After an hour and a half or so at that exhibit, we moved over to the National Museum of American Art, where we saw several sculptures by Edmonia Lewis, a sculptor who began her career in the late 19th century. Having read an article about her in Smithsonian magazine, we were eager to see some of her work, particularly Cleopatra, which is striking in its unglorified view of the dying queen, so often glamorized in art. I also especially liked her sculpture of Hagar.

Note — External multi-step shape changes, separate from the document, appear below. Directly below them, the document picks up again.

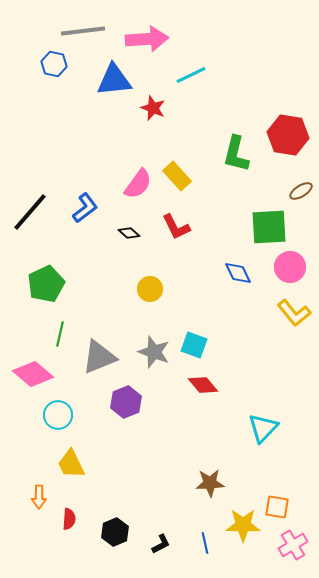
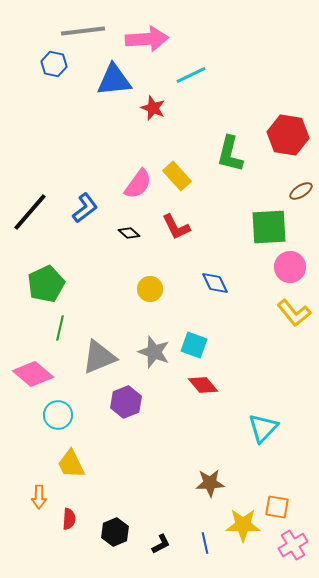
green L-shape: moved 6 px left
blue diamond: moved 23 px left, 10 px down
green line: moved 6 px up
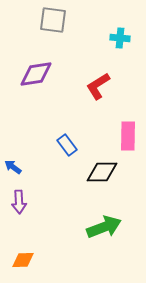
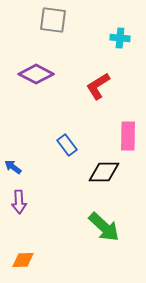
purple diamond: rotated 36 degrees clockwise
black diamond: moved 2 px right
green arrow: rotated 64 degrees clockwise
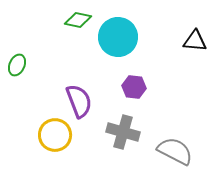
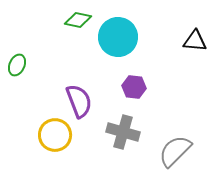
gray semicircle: rotated 72 degrees counterclockwise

On the following day, we visited the Renwick Gallery for the first time. Lisa wanted to see the temporary exhibit of several quilts from the early 19th century. Several of them were stunning, both in beauty and in craftsmanship. Lisa especially liked the "beehive," or hexagon, quilts, which require an enormous amount of tedious labor. The quilter has to cut out a hexagon of fabric, iron and baste the fabric to heavy paper cut in the shape of a hexagon, join each hexagon with others to make a design, sew on a backing, and finally quilt the whole thing. One of these beehive quilts had more than 15,000 hexagons and took a decade to piece. We also saw a small quilt pieced by a young woman. The accompanying note said that girls, for whom sewing was an important skill in 19th-century America, often started quilting around age 8 by working on a quilt for a child's bed or a baby doll's bed. In the same museum we also saw a temporary exhibit of woodworking, including an amazing sculpture of a bat sucking nectar from a flower. To emphasize the necessary balance in nature, the woodworker had perfectly balanced the two figures so that neither could stand alone.
If we had had more time, we would have gone to the Museum of Natural History to see one of the Martian meteorites and to the Arts and Industries Building to see the exhibit on immigration, but my interviews took precedence. At any rate, we probably will return in May, when I am scheduled to chair a session on Thomas Wolfe at the American Literature Association in Baltimore. By then, we hope, I will have landed a permanent position, and we will have settled down somewhere between California and Maine.